Is Your Diet Making You Fat?
continued...
Q: Isn't it extreme to label friends who go on a mini ice-cream binge as
unhealthy?
A: I think that's the problem. Why do you need to have a binge? Why not just
have ice cream whenever you're hungry for it? Why does something have to be
forbidden to make it great?
Q: How should a healthy woman eat?
A: Put it this way: How should a healthy woman pee? She should pee when she
needs to, and not under regulation.
Q: Why is it so hard for women to have a decent relationship with their
bodies?
A: Well, we've seen a profound assault on women's bodies over the past 30
years. I mean, my mom was meant to be attractive in her early 20s to get her
man. Now, you've got to be attractive from the age of 6 until you're — how old
is Joan Collins? There's something liberating about the sense that sexuality
does not disappear with age, but there's also something quite crazy about
having to conform to certain ideals of beauty.
Q: Do these pressures come from men?
A: I don't think it's men alone.

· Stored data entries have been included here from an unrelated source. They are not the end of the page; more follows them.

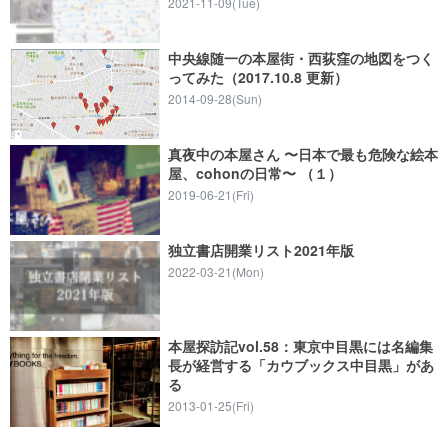
2021-11-09(Tue)
中央線随一の本屋街・西荻窪の地図をつく
ってみた（2017.10.8 更新）
2014-09-28(Sun)
真夜中の本屋さん 〜日本で最も危険な絵本
屋、cohonの日常〜 （１）
2019-06-21(Fri)
独立書店開業リスト2021年版
2022-03-21(Mon)
本屋探訪記vol.58：東京中目黒には名編集
長が経営する「カウブックス中目黒」があ
る
2013-01-25(Fri)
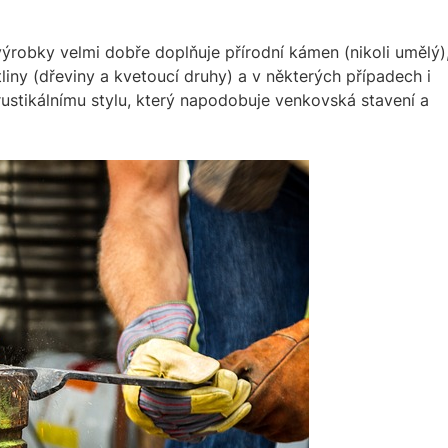
ýrobky velmi dobře doplňuje přírodní kámen (nikoli umělý)
stliny (dřeviny a kvetoucí druhy) a v některých případech i
rustikálnímu stylu, který napodobuje venkovská stavení a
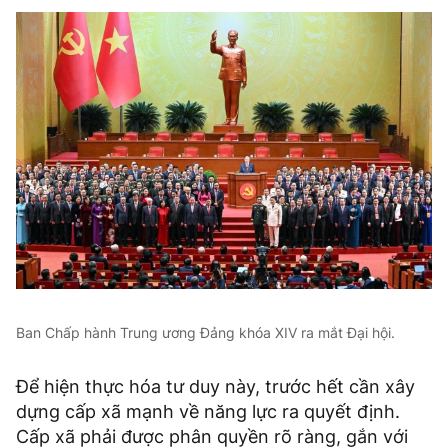
Ban Chấp hành Trung ương Đảng khóa XIV ra mắt Đại hội.
Để hiện thực hóa tư duy này, trước hết cần xây
dựng cấp xã mạnh về năng lực ra quyết định.
Cấp xã phải được phân quyền rõ ràng, gắn với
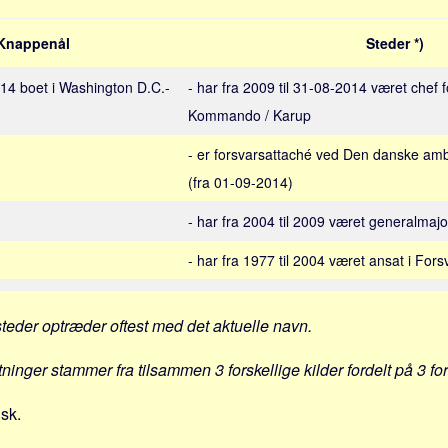
Knappenål
Steder *)
014 boet i Washington D.C.-
- har fra 2009 til 31-08-2014 været chef f
Kommando / Karup
- er forsvarsattaché ved Den danske am
(fra 01-09-2014)
- har fra 2004 til 2009 været generalmajo
- har fra 1977 til 2004 været ansat i Fors
steder optræder oftest med det aktuelle navn.
tninger stammer fra tilsammen 3 forskellige kilder fordelt på 3 fo
nsk.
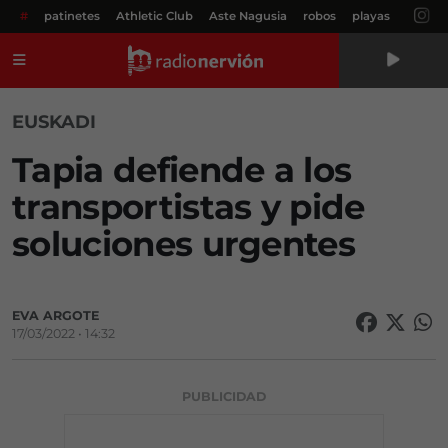
#
patinetes
Athletic Club
Aste Nagusia
robos
playas
Menú
EUSKADI
Tapia defiende a los
transportistas y pide
soluciones urgentes
EVA ARGOTE
17/03/2022 • 14:32
PUBLICIDAD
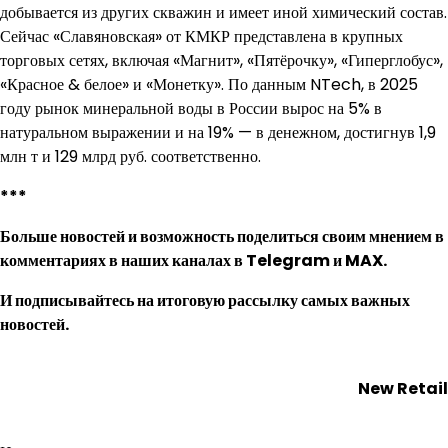
добывается из других скважин и имеет иной химический состав.
Сейчас «Славяновская» от КМКР представлена в крупных
торговых сетях, включая «Магнит», «Пятёрочку», «Гиперглобус»,
«Красное & белое» и «Монетку». По данным NTech, в 2025
году рынок минеральной воды в России вырос на 5% в
натуральном выражении и на 19% — в денежном, достигнув 1,9
млн т и 129 млрд руб. соответственно.
***
Больше новостей и возможность поделиться своим мнением в
комментариях в наших каналах в
Telegram
и
MAX
.
И
подписывайтесь
на итоговую рассылку самых важных
новостей.
New Retail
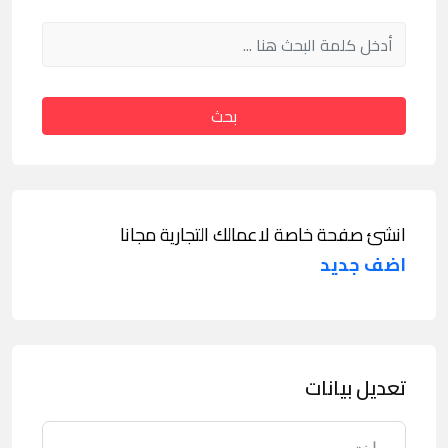
بحث
انشئ صفحة خاصة لاعمالك التجارية مجانا
اضف جديد
تعديل بيانات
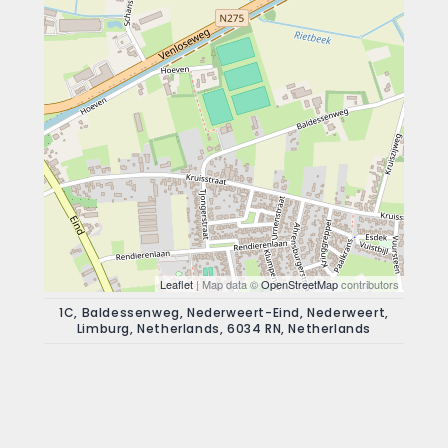
Leaflet
| Map data ©
OpenStreetMap
contributors
1C, Baldessenweg, Nederweert-Eind, Nederweert,
Limburg, Netherlands, 6034 RN, Netherlands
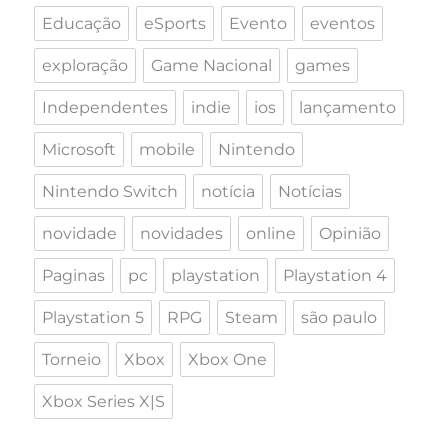
Educação
eSports
Evento
eventos
exploração
Game Nacional
games
Independentes
indie
ios
lançamento
Microsoft
mobile
Nintendo
Nintendo Switch
notícia
Notícias
novidade
novidades
online
Opinião
Paginas
pc
playstation
Playstation 4
Playstation 5
RPG
Steam
são paulo
Torneio
Xbox
Xbox One
Xbox Series X|S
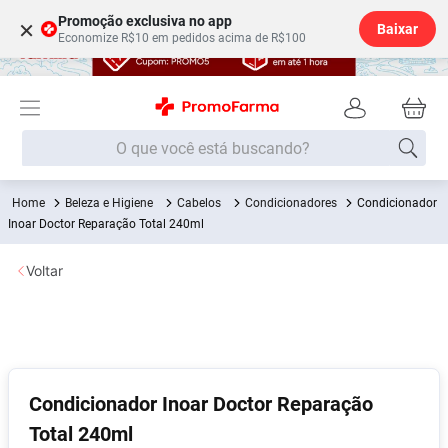
Promoção exclusiva no app
×
Baixar
Economize R$10 em pedidos acima de R$100
O que você está buscando?
Beleza e Higiene
Cabelos
Condicionadores
Condicionador
Termos mais buscados
Inoar Doctor Reparação Total 240ml
Fralda
1
º
Voltar
Medley
2
º
Lenço Umedecido
3
º
Fralda Xg
4
º
Fralda G
5
º
Condicionador Inoar Doctor Reparação
Shampoo
6
º
Total 240ml
Desodorante
7
º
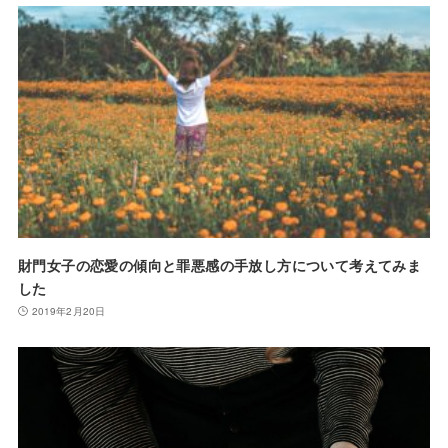
財門女子の恋愛の傾向と罪悪感の手放し方について考えてみま
した
2019年2月20日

I think something takes root in the culture.
Much of this goes back to the marketing and style industries, who make a very
strange economic argument that you can somehow sell glamour by reducing
everyone down to one size.
Q: What would you like to see in ads?
A: I would like to see gorgeous women in all shapes and sizes, glamorized up as
one is for a catwalk, showing clothes more actively, rather than the
suggestive, look-at-me kind of thing.
Q: Aren't models, by definition, supposed to be human hangers?
A: I don't think that's true today. Now they're supposed to be sort of
in-your-face and unapproachable at the same time. I've worked quite hard on
countering this in the Dove campaign.
Q: How should women see themselves?
A: Women today produce themselves as a kind of commodity. We don't produce
goods anymore. We produce our bodies now. It's almost like a woman's body is
her brand.
Q: Isn't that just self-expression?
A: Noooo. The brand is no longer the clothes that a woman wears; she wears the
clothes on top of the brand of her body, and it has to conform. That's the
problem
Weight Watchers Responds
"We appreciate Susie Orbach's desire to educate women that there are no quick fixes in achieving long-term weight loss. But her criticism of us is misguided: Research has found our approach to be effective. In fact, a study published in the International Journal of Obesity found that people who achieved a healthy body weight attending Weight Watchers meetings were much less likely to regain weight than the norm. That's because Weight Watchers goes beyond counting calories, fat, and fiber; it also helps people change their behaviors, learn how to eat healthier foods, and get more physical activity, all within a supportive environment."